Genetics is the study of how living things receive common traits from previous generations. These traits are described by the genetic information carried by a molecule called DNA. The instructions for constructing and operating an organism are contained in the organism's DNA. Every living thing on earth has DNA in its cells.
A gene is a hereditary unit consisting of DNA that occupies a spot on a chromosome and determines a characteristic in an organism.
Genes are passed on from parent to child and are an important part of what determines physical appearance and behavior.
A gene will also determine what traits a whole family (such as the grandfather, great grandfather, etc.), will have, because of the genes passed down in existing chromosomes.
- DNA is a long molecule that has the form of a "double helix". It resembles a ladder that has been twisted. In cells with nuclei, which make up animals and plants, the DNA is stored inside the cell nucleus, while in cells without nuclei, such as bacteria, the DNA is in the cell's cytoplasm.
- Nucleotides form the rungs of the DNA ladder. There are four types of nucleotides, and the sequence of nucleotides carries the information in the DNA.
- A chromosome is a package for carrying the DNA in the cells. Different species of plants and animals have different numbers of chromosomes.
- A gene is a segment of a DNA molecule on a chromosome. The genes are like sentences built up of the "letters" of the nucleotide alphabet, and between them the genes direct the physical development and behavior of the organism.
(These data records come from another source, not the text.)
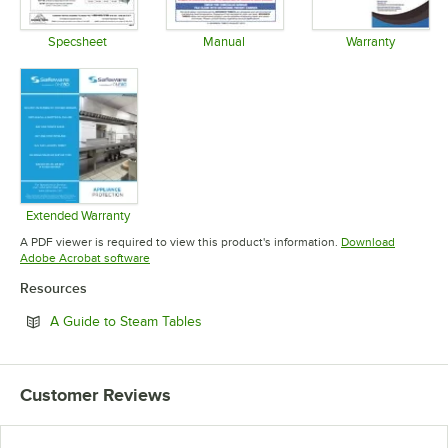
Specsheet
Manual
Warranty
Opens in new tab
Opens in new tab
Opens in 
Extended Warranty
Opens in new tab
A PDF viewer is required to view this product's information.
Download
Opens in new tab
Adobe Acrobat software
Resources
Opens in new tab
A Guide to Steam Tables
Customer Reviews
- Alleles are the different forms of a given gene that an organism may possess. For example, in humans, one allele of the eye-color gene produces green eyes and another allele of the eye-color gene produces brown eyes.
- A population is a localized group of individuals belonging to the same species. For example, all the trout of the same species sharing a single stream is a population.
- A gene pool is the sum of all the alleles shared by members of a single population.
Mendel’s contribution
Darwin’s theory of natural selection laid the groundwork for evolutionary theory. However, it was the emergence of the field of genetics, pioneered by Gregor Mendel (1822-1884), that provided the missing information on how evolution works in practice. Mendel’s experiments with peas led him to realise that heredity in sexual reproduction works by the mixing of separate factors, not by the blending of inherited characters. This combination of Darwin's theory and our current understanding of heredity led to the birth of the scientific area called "population genetics
Genetics of pathologies
New studies are regularly being published that expose the role that the genetics play in various disorders. Some disorders are mainly hereditary, while other disorders are mainly caused by the environment - bacteria, viruses, or people's diet - and many disorders have both a hereditary as well as an environmental component. Even complex disorders, such as Leukemia have some genetic component.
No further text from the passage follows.